И снова люди выходят в центр сцены, отвечая утвердительно на вопрос, заданный на экране. Нас били родители (не такая большая группа, как я думала). Мы выступаем за смертную казнь (боже, как их много). Мы готовы на убийство ради защиты семьи (почти все). У нас был рак (двое). Мы уверены что через 10 лет нас не будет (вышло несколько самых старших). Мы уверены что через 20 лет нас не будет (к ним добавилось еще несколько человек). Через 30, 40, 50… 100. На обсуждении одна из героинь, женщина средних лет, сказала: «Я сегодня была потрясена. Мы стояли с моей пожилой коллегой во время этой сцены и она не давала мне пойти, говоря: тебе еще не пора. И только когда спросили о тех, кого не будет через сто лет, она сказала: вот сейчас нам пора. Для меня все перевернулось». Другая героиня после спектакля призналась: «Я теперь вижу людей. Я живу в центре, народу вокруг очень много и это раздражает. Но с тех пор, как мы начали репетировать, я стала смотреть на людей, вижу их лица и знаю, что у каждого из них есть история». «Мы изменились», - сказали все участники.
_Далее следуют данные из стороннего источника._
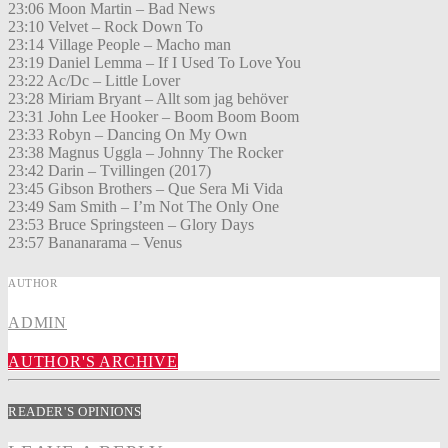
23:06 Moon Martin – Bad News
23:10 Velvet – Rock Down To
23:14 Village People – Macho man
23:19 Daniel Lemma – If I Used To Love You
23:22 Ac/Dc – Little Lover
23:28 Miriam Bryant – Allt som jag behöver
23:31 John Lee Hooker – Boom Boom Boom
23:33 Robyn – Dancing On My Own
23:38 Magnus Uggla – Johnny The Rocker
23:42 Darin – Tvillingen (2017)
23:45 Gibson Brothers – Que Sera Mi Vida
23:49 Sam Smith – I’m Not The Only One
23:53 Bruce Springsteen – Glory Days
23:57 Bananarama – Venus
AUTHOR
ADMIN
AUTHOR'S ARCHIVE
READER'S OPINIONS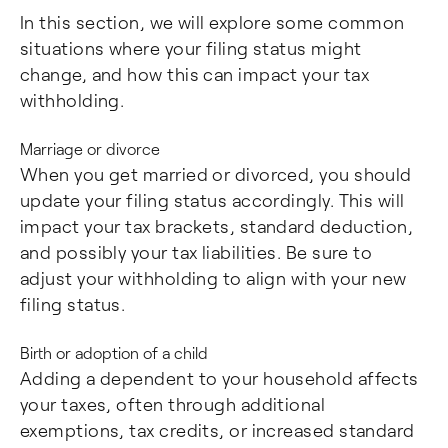
In this section, we will explore some common
situations where your filing status might
change, and how this can impact your tax
withholding.
Marriage or divorce
When you get married or divorced, you should
update your filing status accordingly. This will
impact your tax brackets, standard deduction,
and possibly your tax liabilities. Be sure to
adjust your withholding to align with your new
filing status.
Birth or adoption of a child
Adding a dependent to your household affects
your taxes, often through additional
exemptions, tax credits, or increased standard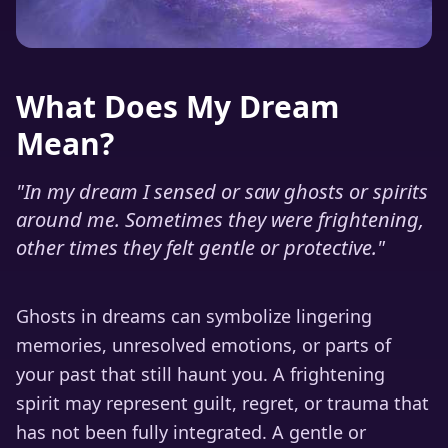
What Does My Dream
Mean?
"
In my dream I sensed or saw ghosts or spirits
around me. Sometimes they were frightening,
other times they felt gentle or protective.
"
Ghosts in dreams can symbolize lingering
memories, unresolved emotions, or parts of
your past that still haunt you. A frightening
spirit may represent guilt, regret, or trauma that
has not been fully integrated. A gentle or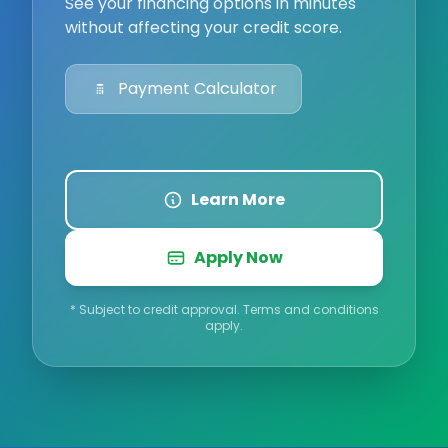
See your financing options in minutes
without affecting your credit score.
Payment Calculator
Learn More
Apply Now
* Subject to credit approval. Terms and conditions
apply.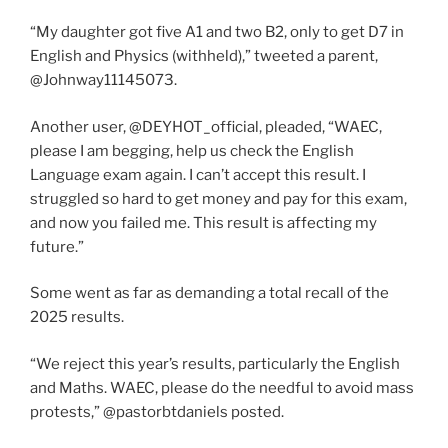
“My daughter got five A1 and two B2, only to get D7 in
English and Physics (withheld),” tweeted a parent,
@Johnway11145073.
Another user, @DEYHOT_official, pleaded, “WAEC,
please I am begging, help us check the English
Language exam again. I can’t accept this result. I
struggled so hard to get money and pay for this exam,
and now you failed me. This result is affecting my
future.”
Some went as far as demanding a total recall of the
2025 results.
“We reject this year’s results, particularly the English
and Maths. WAEC, please do the needful to avoid mass
protests,” @pastorbtdaniels posted.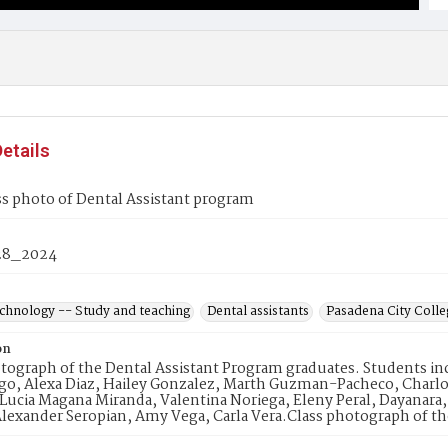
etails
s photo of Dental Assistant program
28_2024
echnology -- Study and teaching
Dental assistants
Pasadena City Colleg
on
tograph of the Dental Assistant Program graduates. Students in
go, Alexa Diaz, Hailey Gonzalez, Marth Guzman-Pacheco, Charlot
Lucia Magana Miranda, Valentina Noriega, Eleny Peral, Dayanara
Alexander Seropian, Amy Vega, Carla Vera.Class photograph of t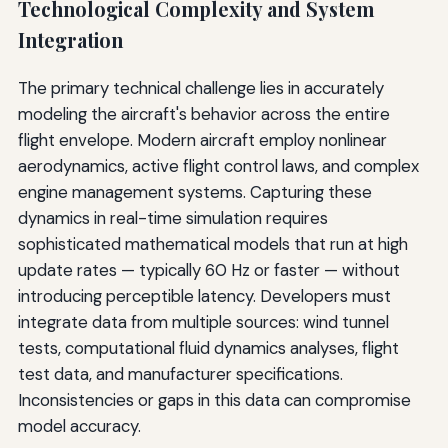
Technological Complexity and System
Integration
The primary technical challenge lies in accurately
modeling the aircraft's behavior across the entire
flight envelope. Modern aircraft employ nonlinear
aerodynamics, active flight control laws, and complex
engine management systems. Capturing these
dynamics in real-time simulation requires
sophisticated mathematical models that run at high
update rates — typically 60 Hz or faster — without
introducing perceptible latency. Developers must
integrate data from multiple sources: wind tunnel
tests, computational fluid dynamics analyses, flight
test data, and manufacturer specifications.
Inconsistencies or gaps in this data can compromise
model accuracy.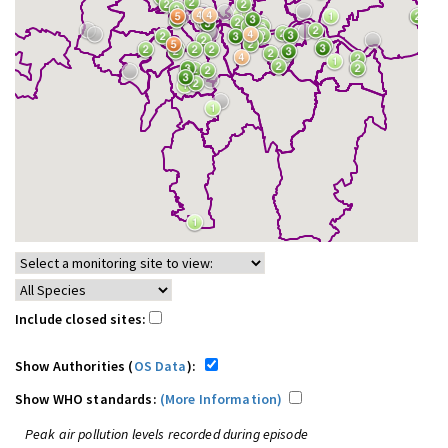
Include closed sites:
Show Authorities (
OS Data
):
Show WHO standards:
(More Information)
Peak air pollution levels recorded during episode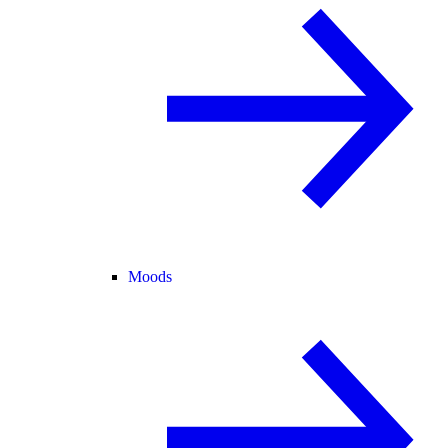
Moods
На самом-то деле и мы изменились после «100% Воронежа», пусть ненадолго. Я, честно говоря, впервые видела спектакль, который всерьез можно назвать патриотическим. Спектакль, после которого хочется гордиться соотечественниками, сохраняющими в себе человеческое, как бы это ни было трудно в агрессивно пропагандистской среде. И, услышав вопрос о том, куда хочется уехать жить, думаешь: а зачем уезжать? Воронеж – отличный город».